La sagesse se reconnaît donc au bonheur mais un "certain" bonheur. Il ne s'agit pas d'un bonheur nourri d'illusions mais d'une analyse approfondie de la vérité. Le philosophe s'attachera avec rigueur à une vraie tristesse plutôt qu'à une fausse joie, il ne se détournera pas de la lucidité pour se perdre dans des dérives hallucinogènes, quitte à devoir abandonner un "bonheur" fabriqué. Mieux vaut une saine vérité qu'un mensonge camouflé. Quelque soit la rudesse. Les bonheurs illusoires sont les ferments des détresses à venir. On en revient à ces fameux espoirs comme autant de falots qui s'éteignent à la moindre brise. Le philosophe s'attelle à rester impliqué dans l'instant, à le décortiquer sans pour autant s'épuiser jusqu'à la déraison. Il n'évolue pas dans un espace clos mais au cœur de la vie quotidienne sans pour autant que cette vie quotidienne ne devienne un espace clos. Sa raison est au seuil, alternant les engagements réels dans une vie sociale et les retraits dans le silence de ses pensées. Il ne s'agit pas pour lui d'être coupé de la "Cité" mais de s'y fondre sans jamais s'y perdre.

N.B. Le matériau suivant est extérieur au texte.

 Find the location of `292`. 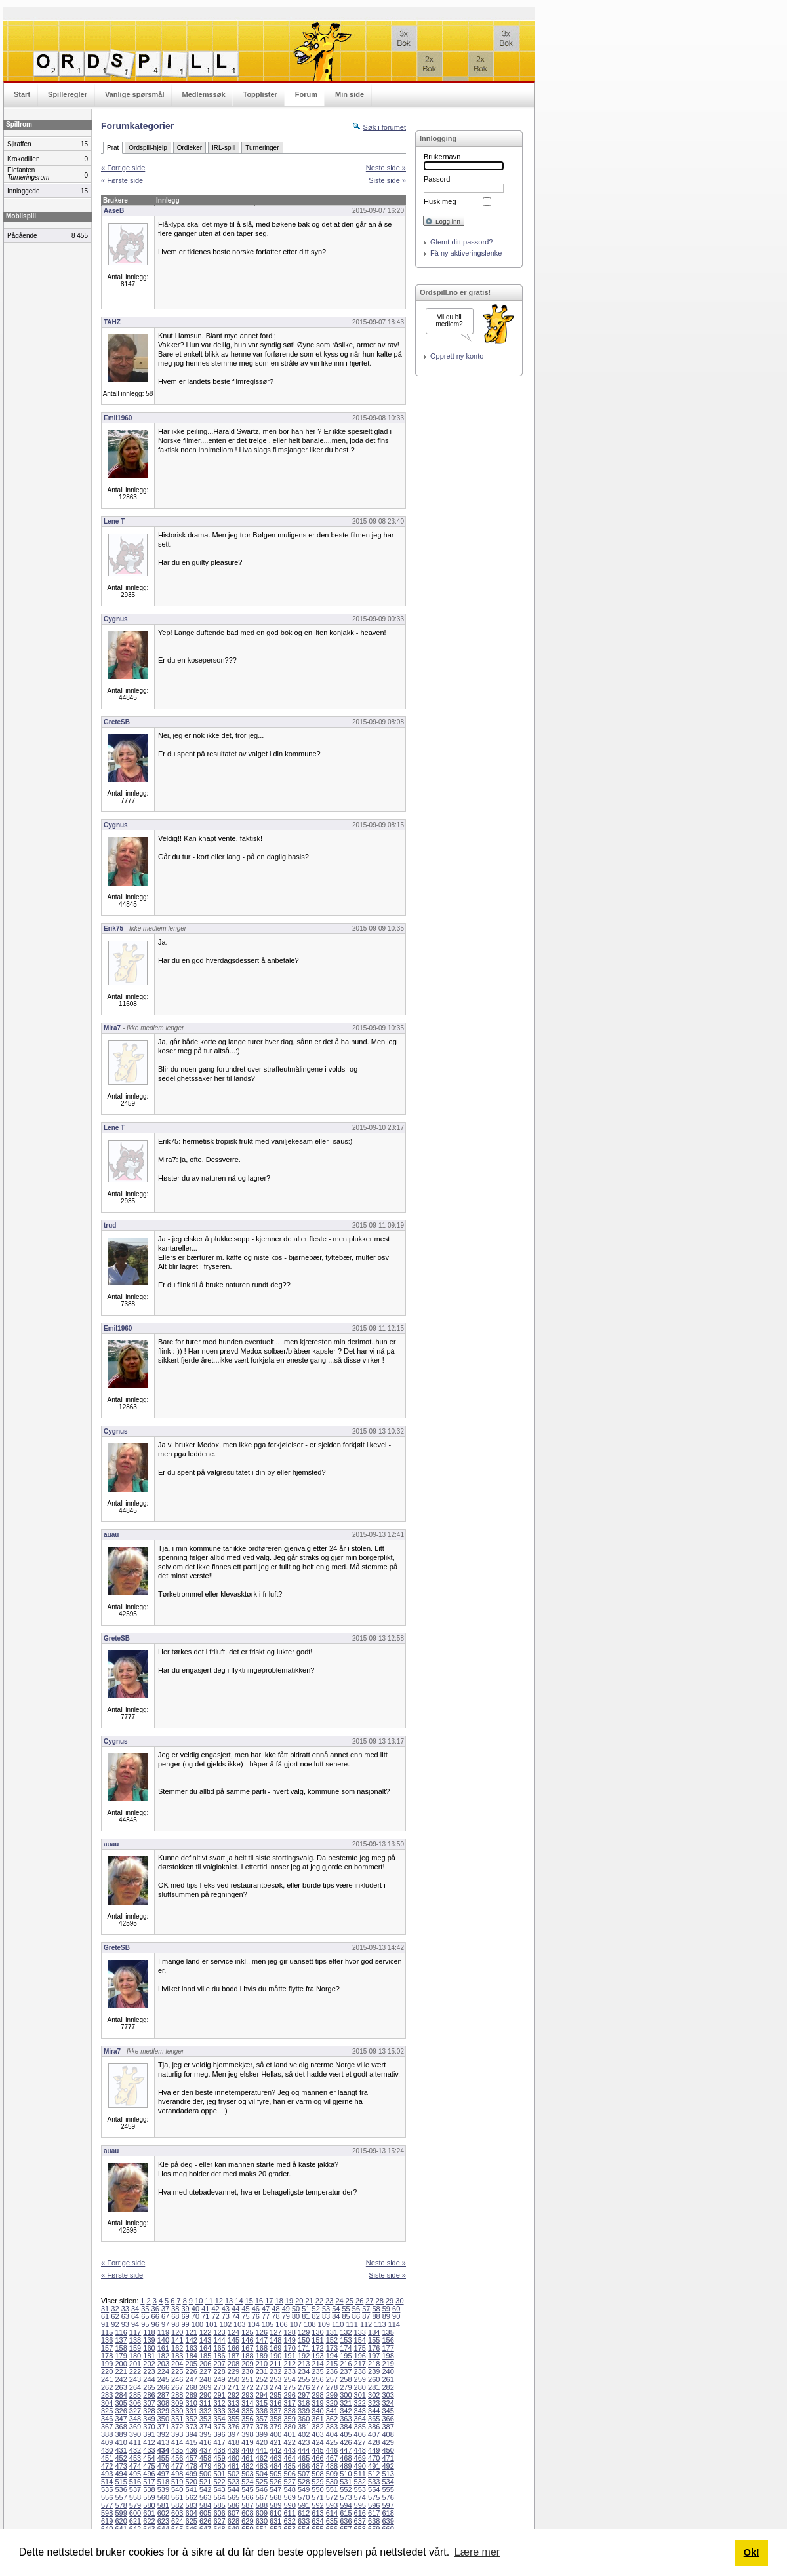

292 is located at coordinates (233, 2395).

Saint-Augustin parlait de " la joie qui naît de la vérité." Spinoza parlera de "béatitude" par opposition aux bonheurs factices, ponctuels, éphémères de la vie frénétique de la Cité. Les bonheurs illusoires ont besoin d'être constamment alimentés par de nouveaux subterfuges, ils s'épuisent rapidement et conduisent immanquablement à une addiction pathogène. La société de consommation entretient le stock des toxicomanes.

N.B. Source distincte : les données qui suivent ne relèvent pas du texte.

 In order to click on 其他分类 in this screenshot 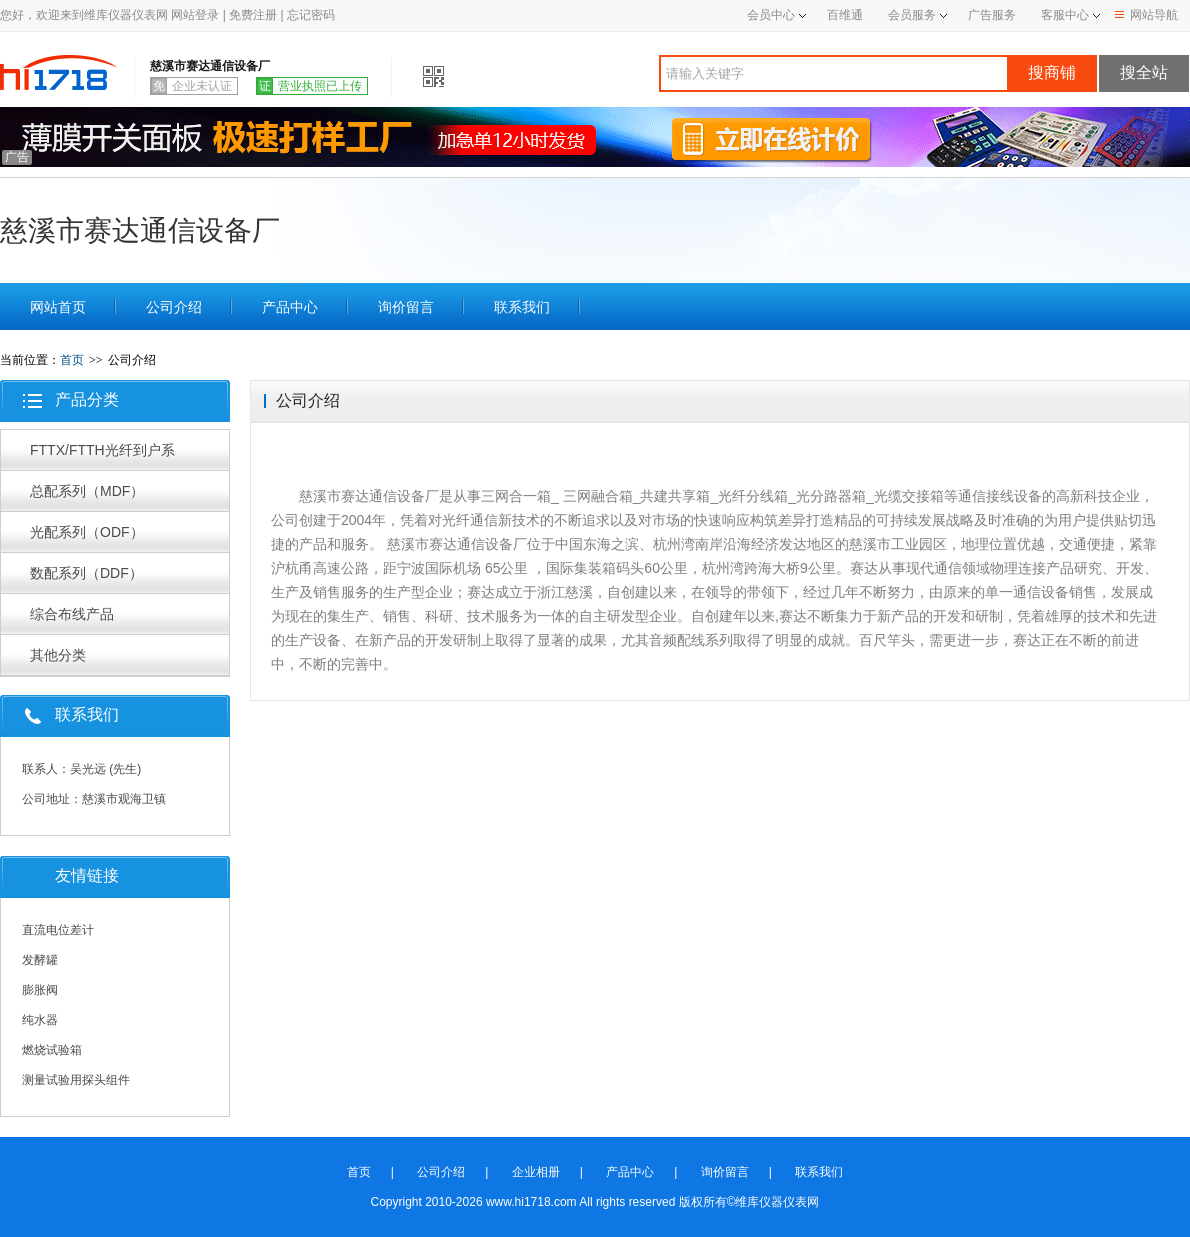, I will do `click(58, 655)`.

Philosopher revient par conséquent à tenter d'être heureux à travers la vérité. Le bonheur n'est pas sa norme dans le sens où il n'est pas un objectif autorisant les déviances. Le philosophe acceptera les conclusions les plus redoutables. Le bonheur s'il n'est que le maintien des œillères lui est insupportable...Cette norme du bonheur à tous prix n'est pas de son domaine. La pensée "positive" n'entre pas dans son champ d'investigations dès lors que ces pensées sont détournées de la vérité.

Il ne s'agit pas de penser ce qui nous rend heureux mais de penser ce qui nous paraît vrai. Cette vérité sera la source du bonheur. Et cette vérité est bien plus difficile à saisir que des bonheurs illusoires. Si le bonheur est le but, il n'en devient pas pour autant un alibi de la dérive.

 

Philosopher n’est pas une activité intellectuelle.

C’est une nourriture. Elle est vitale.